F. L. Smidth & Co. v. United States

59 Cust. Ct. 276, 273 F. Supp. 384, 1967 Cust. Ct. LEXIS 2180
CourtUnited States Customs Court
DecidedOctober 5, 1967
DocketC.D. 3141
StatusPublished
Cited by12 cases

This text of 59 Cust. Ct. 276 (F. L. Smidth & Co. v. United States) is published on Counsel Stack Legal Research, covering United States Customs Court primary law. Counsel Stack provides free access to over 12 million legal documents including statutes, case law, regulations, and constitutions.

Bluebook
F. L. Smidth & Co. v. United States, 59 Cust. Ct. 276, 273 F. Supp. 384, 1967 Cust. Ct. LEXIS 2180 (cusc 1967).

Opinion

Ford, Judge:

This action is brought by protest duly filed against the action of the appropriate customs officials at the port of Los Angeles in classifying an importation of certain “steel tires,” which are parts of rotary kilns used in the production of cement, under item 661.30 of the Tariff Schedules of the United States (TSUS) which provides as follows:

Industrial and laboratory furnaces and ovens, nonelectric, and parts thereof_ 19% ad val.

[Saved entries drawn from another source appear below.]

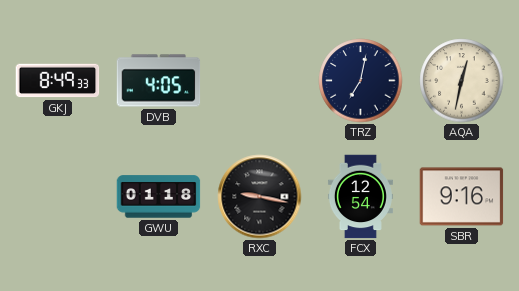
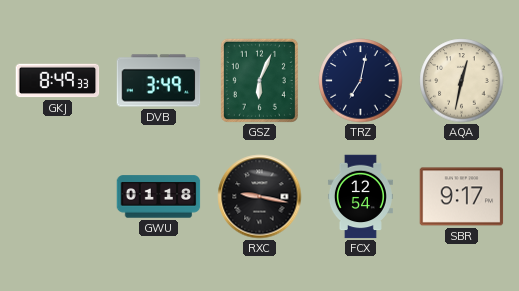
DVB: 4:05 -> 3:49
GSZ: none -> 6:04
SBR: 9:16 -> 9:17
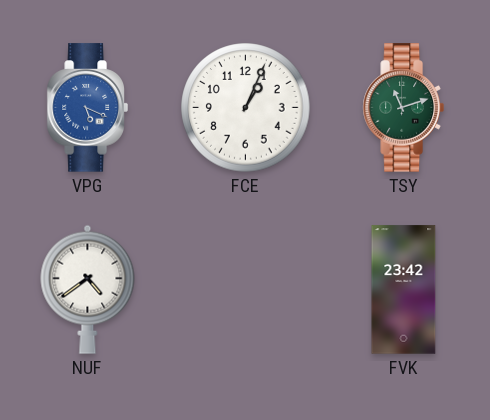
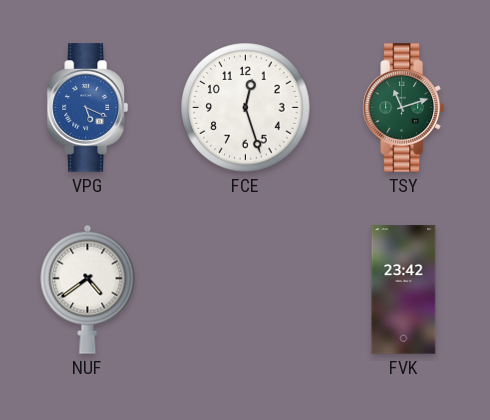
FCE: 1:04 -> 12:27
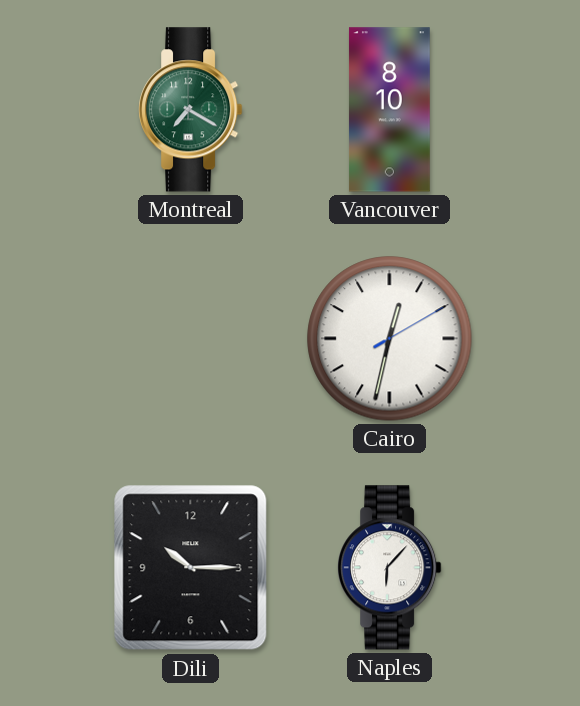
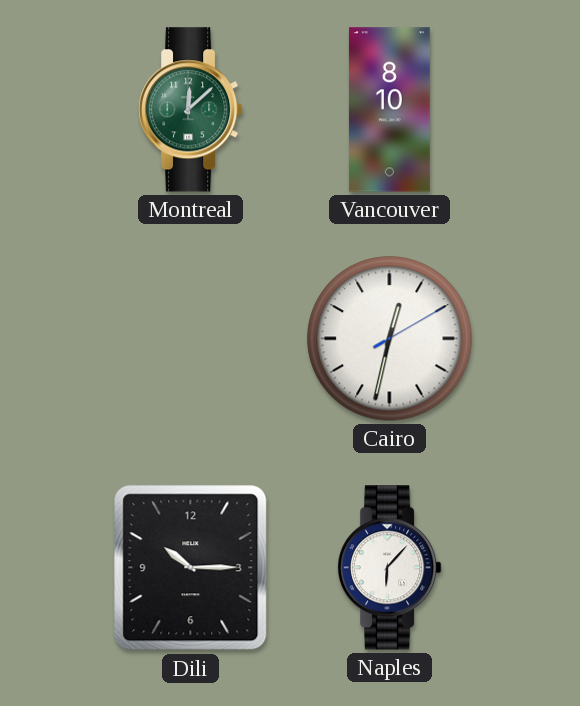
Montreal: 7:20 -> 12:08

Plaintiff, in its protest, made various claims but has limited its case to the claim that the imported articles are properly dutiable at the rate [278]*278of 12.5 per centum ad valorem under item 661.70 which provides as follows:

Industrial machinery, plant, and similar laboratory equipment, whether or not electrically heated, for the treatment of materials by a process involving a change of temperature, such as heating, cooking, roasting, distilling, rectifying, sterilizing, pasteurizing, steaming, drying, evaporating, vaporizing, condensing, or cooling; instantaneous or storage water heaters, non-electrical; all the foregoing (except agricultural implements, sugar machineiy, and machinery or equipment for the heat-treatment of textile yarns, fabrics, or made-up textile articles) and parts thereof:
⅜{ ⅝ ⅜ ¾: ⅝ ⅝
Other_ 12.5% ad val.

The other claims not being urged are, therefore, deemed abandoned.

The record herein consists of the testimony of one witness called on behalf of plaintiff and-six exhibits received on behalf of plaintiff. Plaintiff’s exhibit 1 consists of a sketch of a typical rotary kiln while exhibits 2, 3, 4, and 5 are actual photographs of the rotary kiln upon which the tires in question were installed. Plaintiff’s exhibit 6 is a brochure containing pictures and describing a typical rotary kiln.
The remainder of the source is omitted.